“After the war they wrote and published prolifically, supported by Yiddish cultural organizations, even as they meticulously honed their artistic craft. After six years of war, they were free to build Yiddish literature and culture anew, a mission they fully embraced. Yet memories of their colleagues who had been murdered haunted them like ghosts during the postwar period’s rush toward regeneration and renewal.”
Survivors and Exiles Yiddish Culture after the Holocaust by Jan Schwarz is a very valuable work with a lot to teach anyone into post World War Two Jewish history and culture. Schwarz provides a detailed account of the various responses by Eastern European Jewish survivors of the Holocaust as they fashioned new lives for themselves and their families in New York City, Toronto, Buenos Aires and Israel while struggling to preserve their sense of being Ashkenazi Jews, whose heritage language is Yiddish. This is serious academic history, produced over a ten year period.
Schwarz helped me understand a bit more response of Jewish survivors of the Holocaust, trying to come to terms with a great horror, striving to preserve their literary heritage after six million, about one third, of Jews were murdered. Schwarz lets see the responses of writers to Holocaust. He goes into fascinating detail about poetry readings in New York City. I did not know that there was a highly act group of writers in Buenos Aires, widely published in Yiddish locally in a variety of genres.

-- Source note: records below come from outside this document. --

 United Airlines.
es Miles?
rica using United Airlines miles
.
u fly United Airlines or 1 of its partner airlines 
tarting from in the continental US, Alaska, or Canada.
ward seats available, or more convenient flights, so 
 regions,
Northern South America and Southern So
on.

As time went by, children and grandchildren of the Holocaust survivors were much more interested in propsering in the place where they were born than in learning Yiddish. As original survivors died out by the close of the 20th century, Schwarz shows us the complex ways in which Yiddish literature survived.
He gives detailed accounts of the careers of several writers, the most famous I. B. Singer, Nobel Prize Wiinner in 1978. It was so interesting to learn of the impact of Yiddish heritage on writers like Saul Bellow, Cynthia Ozick, and other very sucessful American authors.

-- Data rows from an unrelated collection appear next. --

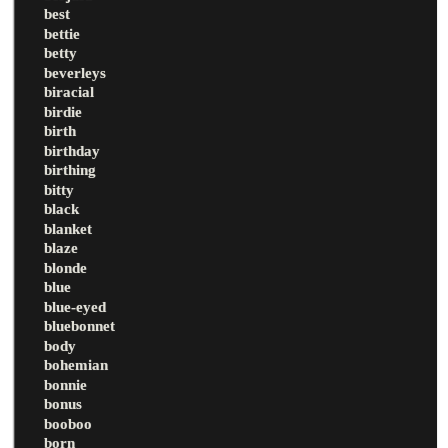
best
bettie
betty
beverleys
biracial
birdie
birth
birthday
birthing
bitty
black
blanket
blaze
blonde
blue
blue-eyed
bluebonnet
body
bohemian
bonnie
bonus
booboo
born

Survivors and Exiles Yiddish Culture After The Holocaust profoundly combines a deep read European culture, an intimate knowledge of Yiddish with a Love for his work.

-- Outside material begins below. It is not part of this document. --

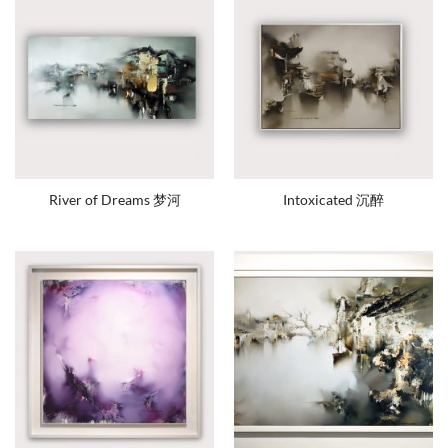
River of Dreams 梦河
Intoxicated 沉醉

i will have to ponder this for a long time,
“the Holocaust is the paradigmatic modernist event in Western European history, and this “event is of such a kind as to escape the grasp of any language even to describe it and of any medium—verbal, visual, oral, or gestural—to represent it, much less of any merely historical account adequately to explain it.” The primary concern in artistic representation of the Holocaust is the danger of “aestheticization of this event” to the extent that the actions of the actors—perpetrator, bystander, and victim—are familiarized and fetishized.”
Jan Schwarz supplied data
“My research includes publications and conference papers that describe and analyze cultural, literary and linguistic phenomena in the fields of Yiddish literature, Jewish-American literature, Holocaust testimonies, and Jewish life-writing. My main scholarly contribution to the field of Yiddish studies is the monograph Imagining Lives: Autobiographical Fiction of Yiddish Writers (2005). This study examines the modern autobiography in Yiddish as it originated in the second half of the nineteenth century and developed in various transcontinental centers in the twentieth century. The book is the first comprehensive scholarly examination of the Yiddish autobiographical genre.
My current scholarly work, the forthcoming book Survivors and Exiles: Yiddish Culture after 1945 focuses on post-1945 Jewish literature in Yiddish and English including fiction by I.B.Singer and Chaim Grade, poetry by Yankev Glatshteyn, Avrom Sutzkever, and testimonial literature by Leib Rochman and Elie Wiesel.”